ES_r200 ctr - pre 0.299 0.802 70 -0.284 0.901
The following code with the foreach package did not work
require(foreach)
output_position <- grep("ES",ls())
all_effects <- foreach(i=output_position,.combine="rbind") %do% {
output <- get(ls()[i])
unlist(output["ctr-pre",])
}
rownames(all_effects) <- ls()[output_position]
all_effects
b<-as.data.frame(all_effects)
Many thanks in advance
You can combine them into a data frame.
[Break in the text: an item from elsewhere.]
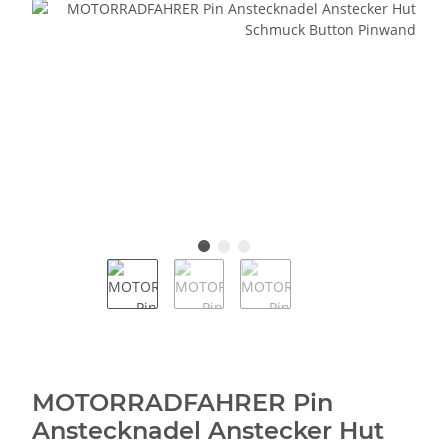
MOTORRADFAHRER Pin
Anstecknadel Anstecker Hut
Starting with your output_position
vector
summList <- lapply(output_position, \(x) data.frame(get(x)))
all_ES <- cbind(ES = output_position, do.call(rbind, summList))
(I didn't need the foreach package)
You can do a similar thing to combine them into an emmGrid
object by omitting the data.frame()
call; however, that requires all of the results to have been obtained from the same model, which I doubt is the case.
thanks @rvlenth
What is "x" in summList?
#the models:
m001 <- lm(Observations ~ Group ,data=r_001)
m002 <- lm(Observations ~ Group ,data=r_002)
m200 <- lm(Observations ~ Group ,data=r_200)
#Compute the effect size
E_r001 <- emmeans(m001, "Group")
E_r002 <- emmeans(m002, "Group")
E_r200 <- emmeans(m200, "Group")
ES_r001<- eff_size(E_r001, sigma = sigma(m001), edf = Inf)
ES_r002<- eff_size(E_r002, sigma = sigma(m002), edf = Inf)
ES_r200<- eff_size(E_r200, sigma = sigma(m200), edf = Inf)
#list the effect size of the contrast ctr - pre from all the emmGrid objects (i.e., ES_rxxx)
output_position <- grep("ES",ls())
summList <- lapply(output_position, \(x) data.frame(get(x)))
Error in get(x) : invalid first argument
I misread your code. Instead of using grep
, use ls
ESs <- ls(pat = "ES") # names instead of numbers
summList <- lapply(ES, \(x) data.frame(get(x)))
all_ES <- cbind(ES = ESs, do.call(rbind, summList))
Dear Professor @rvlenth,
Your suggestion works very well. Thank you very much and I wish you happy holidays.
Thanks, and happy holidays to you as well.